··· Entries provided

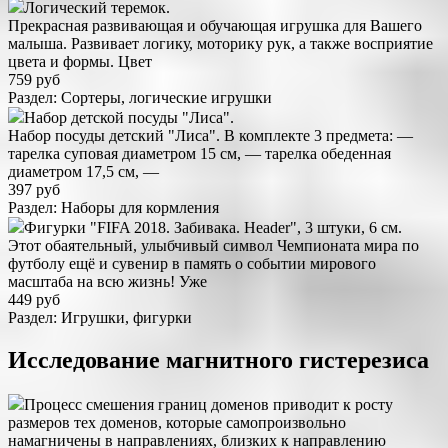
Логический теремок.
Прекрасная развивающая и обучающая игрушка для Вашего
малыша. Развивает логику, моторику рук, а также восприятие
цвета и формы. Цвет
759 руб
Раздел: Сортеры, логические игрушки
Набор детской посуды "Лиса".
Набор посуды детский "Лиса". В комплекте 3 предмета: —
тарелка суповая диаметром 15 см, — тарелка обеденная
диаметром 17,5 см, —
397 руб
Раздел: Наборы для кормления
Фигурки "FIFA 2018. Забивака. Header", 3 штуки, 6 см.
Этот обаятельный, улыбчивый символ Чемпионата мира по
футболу ещё и сувенир в память о событии мирового
масштаба на всю жизнь! Уже
449 руб
Раздел: Игрушки, фигурки
Исследование магнитного гистерезиса
Процесс смешения границ доменов приводит к росту
размеров тех доменов, которые самопроизвольно
намагничены в направлениях, близких к направлению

······

▸ What to work on
Go through the material above line by line and state how many lines contain "доменов". Give only the number.

▸ Expected answer
2